From the quantitative analysis of testing results, it can be seen that, compared with other object tracking algorithms, the proposed algorithm shows outstanding performance in all testing sequences. The mean value of the average OR is the highest, reaching 82.5%, and the mean value of the average CLE is the lowest, only 8.5 pixels. The proposed algorithm obtains the best performance parameters in all the video sequences except for the Human4 video sequence. Among the correlation filtering algorithms, SACF is the best of its kind, but there is still a big gap compared with the proposed algorithm. Such algorithms can be better applied for object tracking in simple scenes, and the shortcomings of having insufficient robustness are easily exposed in complex backgrounds. Although the linear interpolation update in the correlation filtering model can lead to the tracker gradually adapting to the current features of the object without losing the initial features, gradual accumulation occurs due to tracking errors in the long-term tracking process. When the tracking object is occluded for a long time, this kind of algorithm encounters difficulty in accurately locating the latest position of the object. Compared with the correlation filtering algorithms, the other algorithms based on the Siamese network framework exhibit better tracking performances, except for CFNet. Among them, the proposed algorithm performs better than SiamRPN, largely due to the effective fusion of deep and shallow features and the online updating mechanism of dynamic templates. The robustness of the network model is significantly enhanced by dynamically adjusting parameters and updating templates. Although SA-Siam also deploys a channel attention module, due to the lack of a tracking result detection mechanism, some useless background information is learned by mistake, making it prone to exhibiting tracking drift with cluttered backgrounds. In other words, the proposed algorithm can approach the real object to the greatest extent in a variety of complex scenes, with high tracking accuracy and powerful anti-jamming ability for different interference factors, indicating that the double-template Siamese network model based on multi-feature fusion can greatly enhance the stability of the algorithm while effectively improving its tracking performance.

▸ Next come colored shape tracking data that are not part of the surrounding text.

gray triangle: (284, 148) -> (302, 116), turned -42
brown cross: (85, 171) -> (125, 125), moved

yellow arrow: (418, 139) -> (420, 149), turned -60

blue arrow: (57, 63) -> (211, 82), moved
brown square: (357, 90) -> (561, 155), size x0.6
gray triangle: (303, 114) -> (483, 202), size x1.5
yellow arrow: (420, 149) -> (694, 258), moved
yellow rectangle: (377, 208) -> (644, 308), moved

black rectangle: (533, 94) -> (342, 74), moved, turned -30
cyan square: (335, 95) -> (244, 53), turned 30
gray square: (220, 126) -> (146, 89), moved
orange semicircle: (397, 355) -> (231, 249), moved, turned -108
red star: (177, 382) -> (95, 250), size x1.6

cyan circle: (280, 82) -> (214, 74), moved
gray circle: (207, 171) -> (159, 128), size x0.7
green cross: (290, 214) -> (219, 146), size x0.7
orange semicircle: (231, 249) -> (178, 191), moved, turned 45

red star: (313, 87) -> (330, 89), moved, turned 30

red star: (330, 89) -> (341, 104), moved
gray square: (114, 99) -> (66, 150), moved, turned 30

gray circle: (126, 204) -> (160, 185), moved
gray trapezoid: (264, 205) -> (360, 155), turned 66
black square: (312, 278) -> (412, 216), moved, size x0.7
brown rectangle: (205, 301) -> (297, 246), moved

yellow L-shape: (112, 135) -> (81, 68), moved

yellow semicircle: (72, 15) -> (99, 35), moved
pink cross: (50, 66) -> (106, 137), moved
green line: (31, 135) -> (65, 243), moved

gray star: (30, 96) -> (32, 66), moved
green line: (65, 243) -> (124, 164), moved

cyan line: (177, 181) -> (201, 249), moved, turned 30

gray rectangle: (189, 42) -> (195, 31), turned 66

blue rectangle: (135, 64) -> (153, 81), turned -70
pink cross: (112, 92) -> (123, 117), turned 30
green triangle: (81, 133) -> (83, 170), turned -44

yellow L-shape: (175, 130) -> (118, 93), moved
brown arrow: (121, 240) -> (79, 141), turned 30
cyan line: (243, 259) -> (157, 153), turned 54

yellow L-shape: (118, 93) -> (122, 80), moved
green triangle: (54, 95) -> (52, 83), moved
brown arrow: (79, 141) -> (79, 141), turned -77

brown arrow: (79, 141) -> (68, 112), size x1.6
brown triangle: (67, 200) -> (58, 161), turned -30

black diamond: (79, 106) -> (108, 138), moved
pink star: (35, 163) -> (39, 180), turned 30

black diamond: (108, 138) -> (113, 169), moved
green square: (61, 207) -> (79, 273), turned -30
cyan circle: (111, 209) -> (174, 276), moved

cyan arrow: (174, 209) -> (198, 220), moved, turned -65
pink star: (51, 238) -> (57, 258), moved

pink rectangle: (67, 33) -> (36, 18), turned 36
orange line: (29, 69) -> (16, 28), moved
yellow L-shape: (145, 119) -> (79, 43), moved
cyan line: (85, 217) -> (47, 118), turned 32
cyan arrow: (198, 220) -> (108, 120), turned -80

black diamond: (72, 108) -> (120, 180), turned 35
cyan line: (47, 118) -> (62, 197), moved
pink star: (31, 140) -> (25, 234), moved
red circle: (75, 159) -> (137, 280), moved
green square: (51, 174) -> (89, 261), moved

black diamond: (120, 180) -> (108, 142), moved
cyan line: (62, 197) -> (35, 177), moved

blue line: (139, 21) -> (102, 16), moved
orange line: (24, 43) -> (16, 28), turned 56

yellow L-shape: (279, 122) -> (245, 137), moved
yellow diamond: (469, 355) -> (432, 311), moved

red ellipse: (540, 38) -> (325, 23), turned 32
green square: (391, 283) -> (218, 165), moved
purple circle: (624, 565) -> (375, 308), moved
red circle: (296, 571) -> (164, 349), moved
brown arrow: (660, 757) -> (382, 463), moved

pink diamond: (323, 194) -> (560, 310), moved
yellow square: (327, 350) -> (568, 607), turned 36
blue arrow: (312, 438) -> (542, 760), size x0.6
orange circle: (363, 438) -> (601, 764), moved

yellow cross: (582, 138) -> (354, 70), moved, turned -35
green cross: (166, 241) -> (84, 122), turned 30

For autonomous vehicles, one crucial feature is that the tracking speed of the algorithm must meet the real-time requirements.
Table 5 shows the tracking speeds of the different object tracking algorithms in the testing sequences.
In this article, the algorithm with tracking speeds above 30 FPS is considered to meet the requirements for real-time tracking. It can be seen intuitively from the above table that, among the correlation filtering algorithms, SACF and MCCT have higher tracking speeds, while SRDCF does not meet the requirements for real-time tracking. The algorithms based on the Siamese network framework all meet the requirements for real-time tracking. Among them, CFNet has the highest tracking speed, reaching 67 FPS, and the proposed algorithm ranks third, reaching 56 FPS, slightly behind CFNet and SiamRPN. The results show that, although the attention mechanism and template online update mechanism are introduced into the network model, it does not have a great impact on the tracking speed, but it further improves the tracking accuracy while ensuring good real-time performance.